You may also want to buy new sex toys together. After all, you have a unique dynamic, and you bring unique desires out of one another—why shouldn’t your toys reflect that? Bonus: toy research and shopping can be seriously hot, and it gives you the chance to show-and-tell together while building mutual excitement.
Bonus tip: clean toys are sexy!
Keeping your sex toys clean is crucial to enjoying them! Neglecting to wash your toy, using the wrong lube, or storing it wrong can damage the toy, or cause it to harbor bacteria, which can lead to an infection—and there’s nothing arousing about that, friends. How you sterilize your toys depends on the material it's made of. Here’s a handy guide for how to clean your sex toys properly. It's also best to consult the packaging for specific cleaning instructions and precautions.

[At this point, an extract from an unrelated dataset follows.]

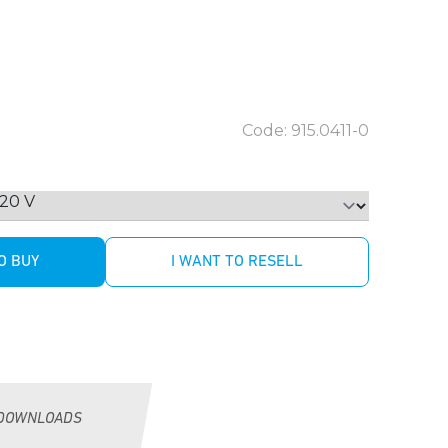
Code: 915.0411-0
O BUY
I WANT TO RESELL
DOWNLOADS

If you or your partner already has a toy you’re excited about trying together, determine—with your new partner—whether you feel comfortable reusing them or not. Even with a one night lover, getting consent is 100% necessary before whipping out a used toy. While some are comfortable with used toys if they’re properly sterilized, others find it weird or disrespectful to use the same toy with multiple partners.
Bottom line: introducing sex toys to a new relationship can and should be exciting! Do it with openness, honesty—and a dash of humor—and you can’t go wrong. Just be prepared for the possibility that your partner may not be on the same page, and above all, keep the conversation going!